Attentive readers at the time may have noticed that the poll was commissioned by GB News itself (this was revealed in the sixth paragraph of the Telegraph report and the twelfth of the Express article) and also that the poll did not come from YouGov or IPSOS-Mori or some other familiar polling brand but from a company called C|T Group.
C|T Group – run by right-wing Australian strategist Lynton Crosby – is the political consultancy hired by GB News to dig it out of its hole. Though not a well-known pollster, it boasts of its research prowess on its website, adding ominously: “Our opinion research is outcome-focused, and our researchers instinctively know what is a leverageable finding and what is not.”
How trustworthy is such a poll likely to be? Well, C|T Group is apparently not a member of the British Polling Council, and so lacks a basic kite-mark of quality. In due course, however, the company released some of the hard data behind its polling exercise.

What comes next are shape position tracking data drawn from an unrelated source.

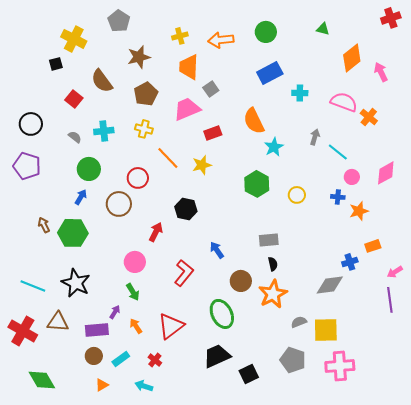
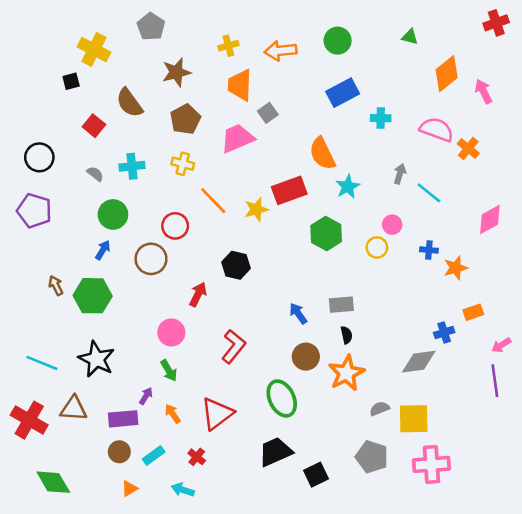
red rectangle: (213, 133) -> (289, 190), moved, size x1.5
pink circle: (352, 177) -> (392, 225), moved
blue arrow: (217, 250) -> (298, 313), moved

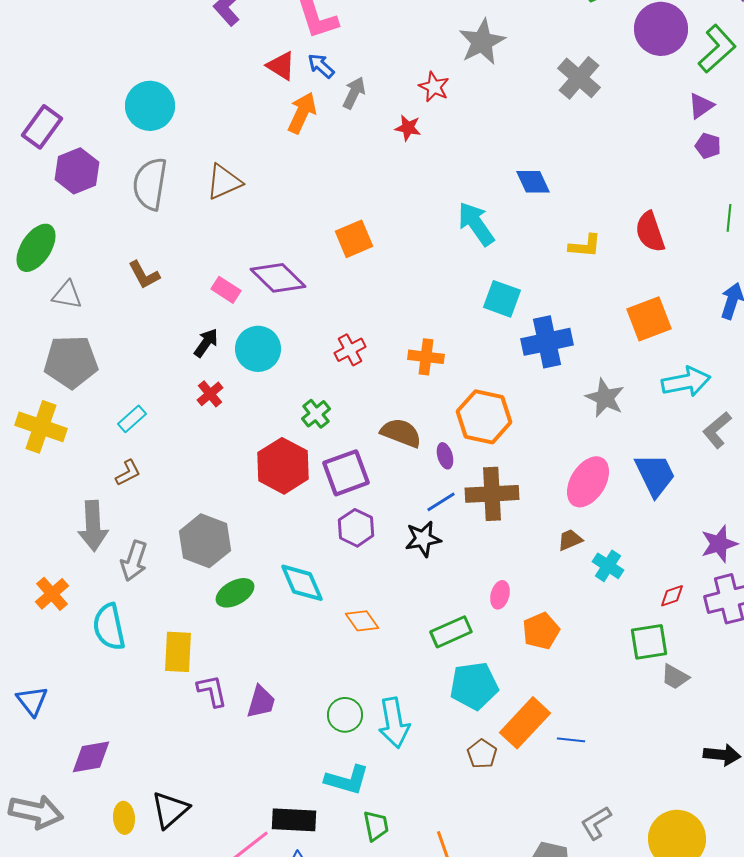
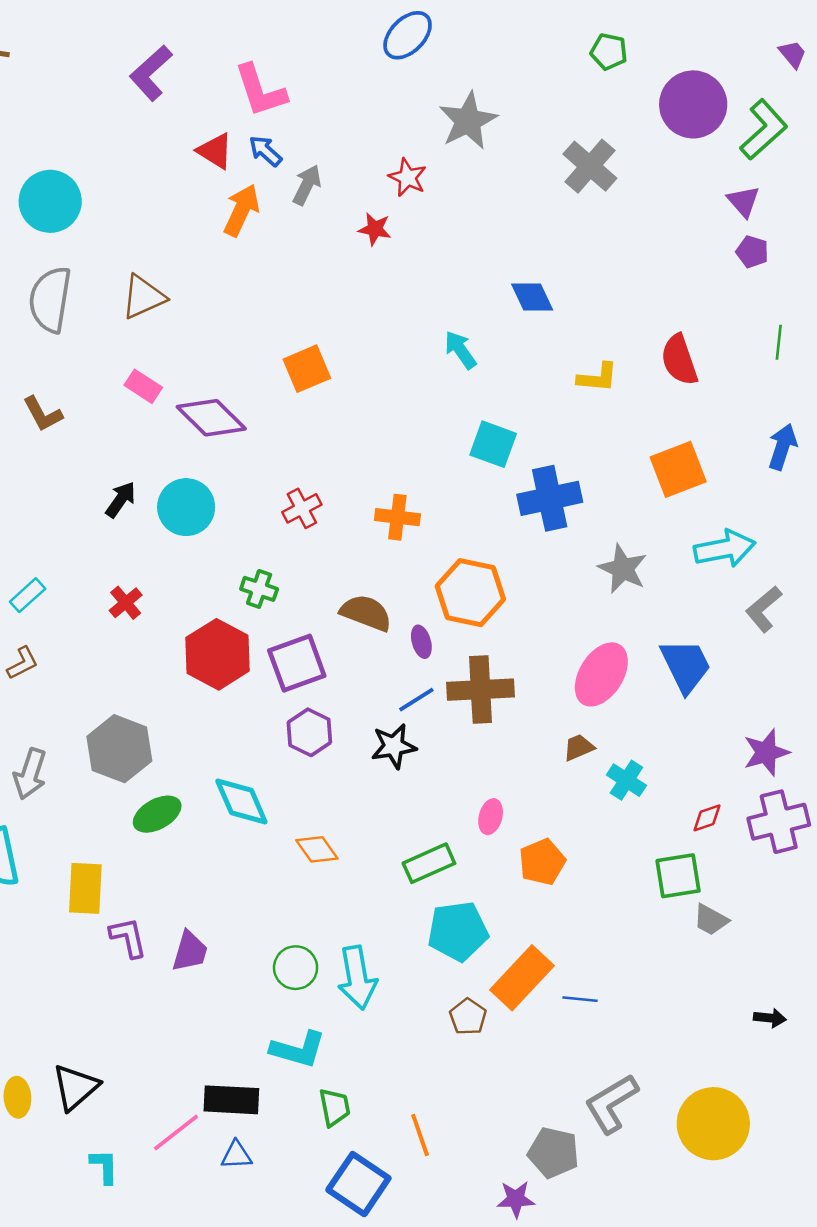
purple triangle: (701, 106) -> (743, 201), turned -36
cyan arrow: (476, 224) -> (460, 350), size x0.7
pink rectangle: (226, 290) -> (143, 386), moved
red cross: (210, 394) -> (126, 603), moved
green cross: (316, 414) -> (259, 589), turned -32
black arrow: (722, 755) -> (770, 1018), size x0.7
gray L-shape: (596, 823) -> (611, 1104), size x1.4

Byline Times showed the figures to a veteran and respected British pollster (who asked not to be named). He said: “This is a poll designed to support a campaign, not to discover the true state of public opinion.”

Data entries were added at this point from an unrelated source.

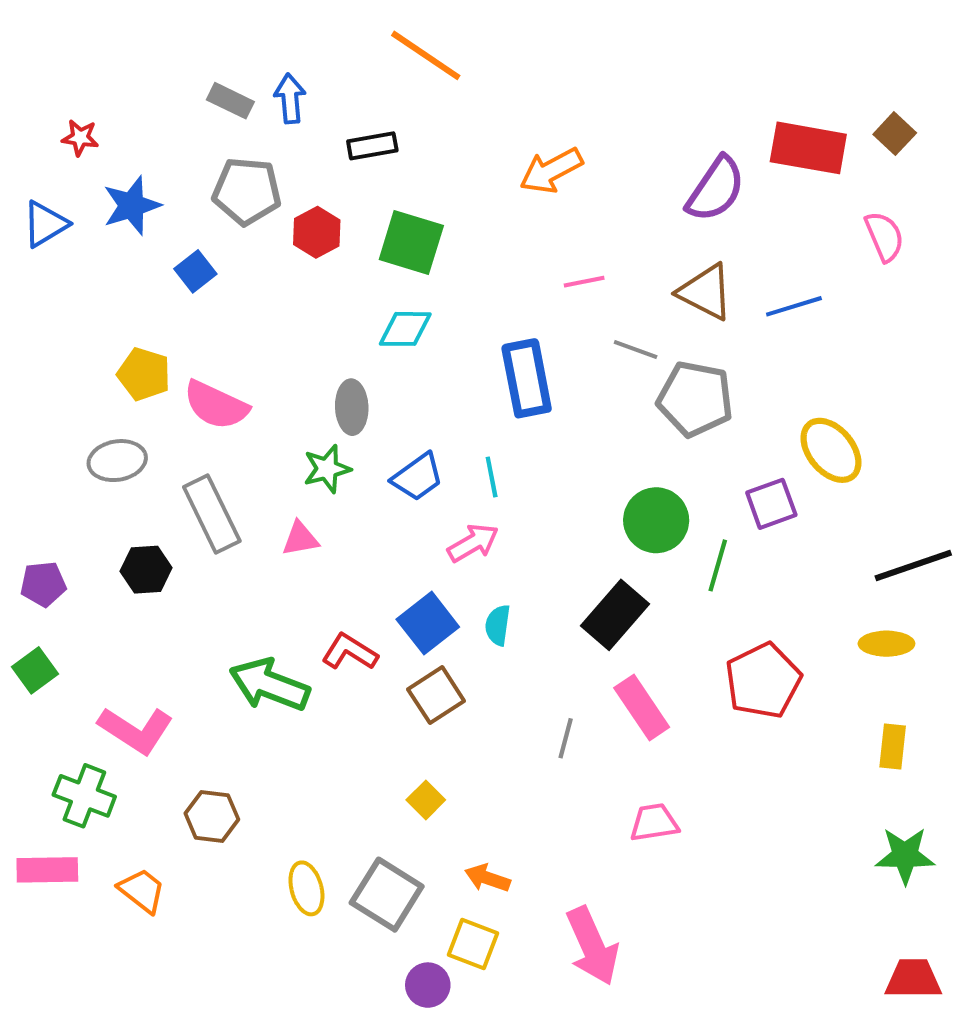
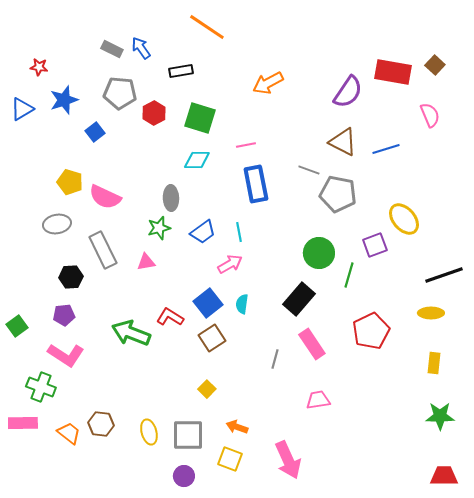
blue arrow: (290, 99) -> (141, 48), turned -30
pink line: (584, 282) -> (246, 145), moved
purple pentagon: (43, 584) -> (64, 315), moved
brown hexagon: (212, 816) -> (101, 424), moved
gray square: (387, 895) -> (188, 435), turned -32
purple circle: (428, 985) -> (184, 476), moved

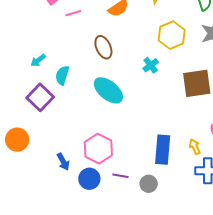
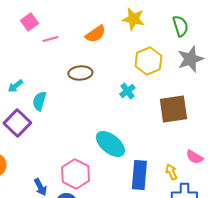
brown ellipse: (103, 47) -> (80, 73), turned -70
cyan ellipse: (108, 90) -> (110, 144), moved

You don’t need to be an expert to see what he means.
Problems with the Polling
For a start, of the 1,000 people questioned as part of the poll in late June, a surprising 26% said that they watched GB News at least once a week. Official industry figures suggest that in June – the channel’s initial (and most successful) month – about 3.8 million people tuned in. That is less than 6% of the population.
The sample thus contains many more GB News viewers than official figures would lead you to expect. Could it be that, when people were asked if they watched GB News, they didn’t always realise it was a channel, as opposed to a more general term for British TV news reporting?

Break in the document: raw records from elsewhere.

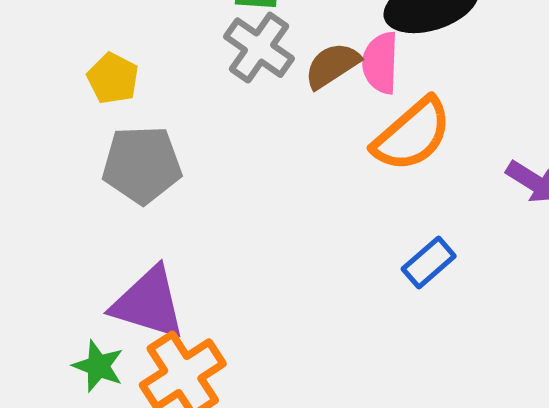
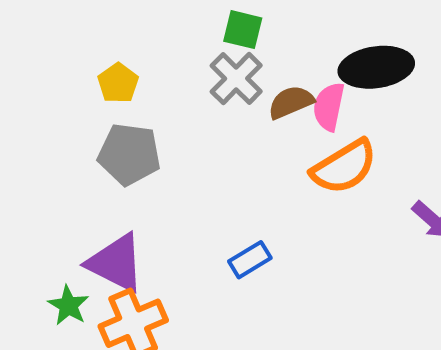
blue rectangle: (429, 263) -> (250, 260), moved

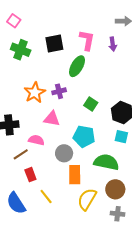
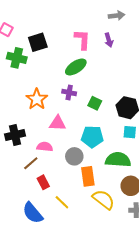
black square: (54, 43) -> (38, 42), moved
green ellipse: (77, 66) -> (76, 67), turned 35
purple cross: (59, 91) -> (69, 92), moved, turned 32
yellow semicircle: (87, 199) -> (104, 200), turned 105

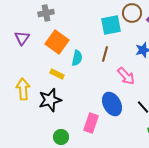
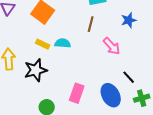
cyan semicircle: (77, 58) -> (63, 43), moved, turned -98
blue ellipse: (112, 104) -> (111, 95), moved

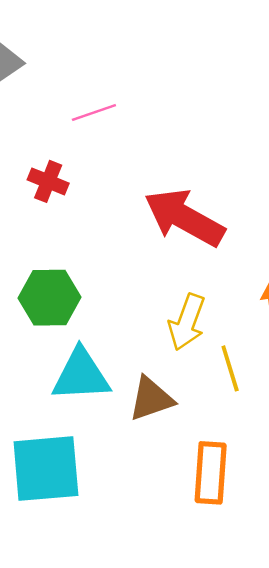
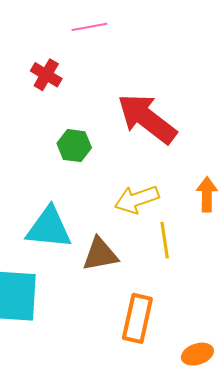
green hexagon: (49, 298) -> (74, 146), moved, size x0.7
yellow arrow: (187, 322) -> (137, 199), turned 42

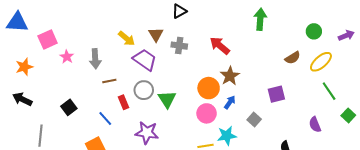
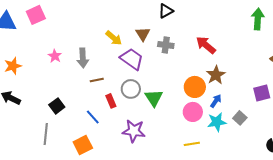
green arrow: (260, 19) -> (258, 19), moved
pink square: (48, 39) -> (36, 15), moved
gray line: (40, 136) -> (46, 134), moved
cyan star: (227, 136) -> (217, 122), moved

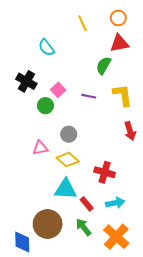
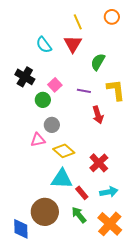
red triangle: (119, 43) -> (73, 44), moved, turned -48
red arrow: (130, 131) -> (98, 115), moved
gray circle: (69, 134) -> (52, 125), moved
red cross: (105, 172) -> (99, 163), turned 30

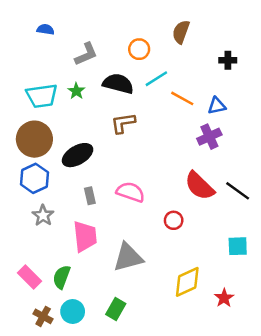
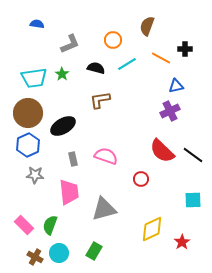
black semicircle: (118, 84) -> (96, 68), size x0.7
orange line: (182, 98) -> (161, 58), moved
gray star: (43, 215) -> (35, 175), turned -30

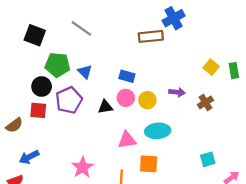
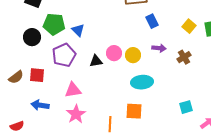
blue rectangle: (127, 76) -> (152, 21), moved, turned 48
black circle: (42, 86) -> (32, 37), moved
red square: (38, 110) -> (37, 75), moved
pink triangle: (127, 140) -> (73, 90), moved
blue arrow: (29, 157) -> (40, 105), moved, turned 36

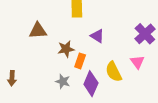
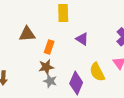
brown star: (66, 49) -> (46, 67), moved
orange rectangle: (80, 61) -> (49, 47), moved

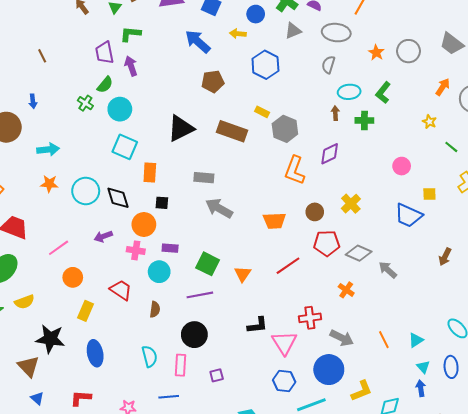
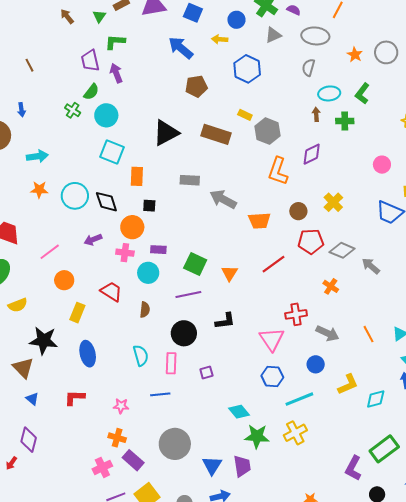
gray arrow: (219, 208) -> (223, 199), moved
black L-shape: (257, 325) -> (225, 321), moved
blue circle: (329, 370) -> (316, 364), size x0.6

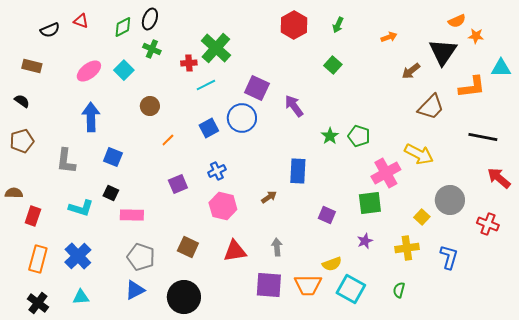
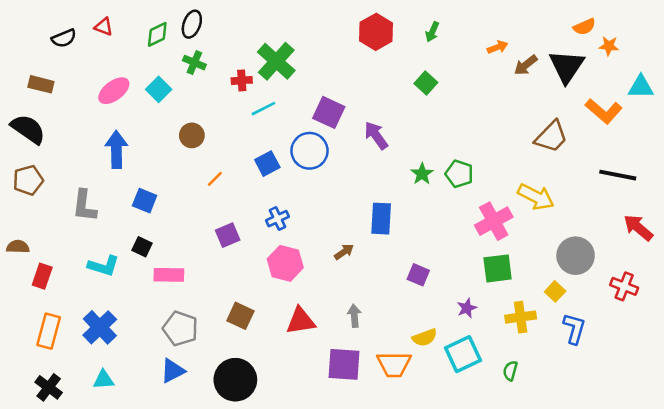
brown arrow: (411, 71) -> (526, 65), moved
orange L-shape: (472, 87) -> (604, 111), turned 48
black semicircle: (22, 101) -> (28, 129), size x1.8
green square: (370, 203) -> (498, 268), moved
yellow square: (422, 217) -> (555, 291), moved
cyan square: (351, 289) -> (463, 354), moved, turned 36

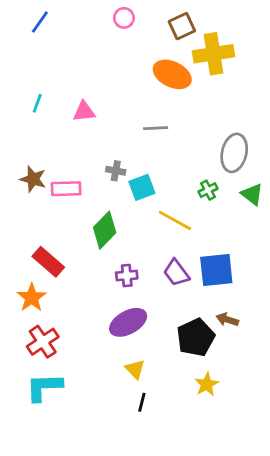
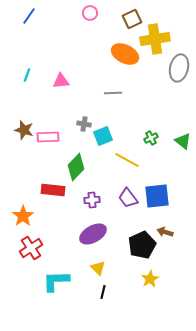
gray ellipse: (234, 153) -> (179, 68), moved
red rectangle: (48, 262) -> (53, 190), moved, turned -35
cyan L-shape: (44, 387) -> (56, 281), moved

And what was the first question respondents were asked? This: ‘How important do you believe it is to protect freedom of speech in the UK?’
This is a crude, ‘outcome-focused’ device highly likely to lead interviewees in a desired direction rather than revealing their genuine views. Imagine the effect on later responses if, instead, the opening question had been: ‘How important do you believe it is that television news is accurate and balanced?’ Or: ‘Do you support racism and hate speech on television?’
As for the findings that resulted from this loaded questioning, they are – predictably – rather different from the impression given to readers of the Express and the Telegraph.
To start with, given that this was a poll about an advertising boycott of GB News organised by the Stop Funding Hate campaign group, the most glaring finding is in the answers to question 11: ‘To what extent do you support or oppose the advertising boycott of GB News?’ Obviously, this could only be put to those respondents who were aware of the boycott, and the grid tells us what they thought: ‘Total support: 41%. Total oppose: 40%.’
So, even in a poll apparently conducted with a view to pleasing GB News, more respondents backed Stop Funding Hate than opposed it.
What about the Telegraph’s headline claim: ‘BBC Is More Biased than GB News, Poll Finds’? This relied on the finding that 42% of respondents believed that the BBC was biased, compared to 27% who said the same of GB News.
The problem with that is that even more people – 46% – said that the BBC was not biased; an oddity that arose because, unsurprisingly, GB News attracted far more ‘don’t knows’. The same series of questions also suggest, incidentally, that slightly more people – 25% – thought that GB News was extreme than thought the same of the BBC, 22%.
In reality, these figures tell us very little about GB News because so many of those asked for their opinions had probably never or hardly ever watched it.
Regardless, the Express headline was ‘GB News Poll Figures: Poll Finds Viewers MORE Likely to Watch After Advertising Boycott’. It reported that 29% said that they were more likely to watch the channel because of the boycott, compared to 14% who said that they were less likely to.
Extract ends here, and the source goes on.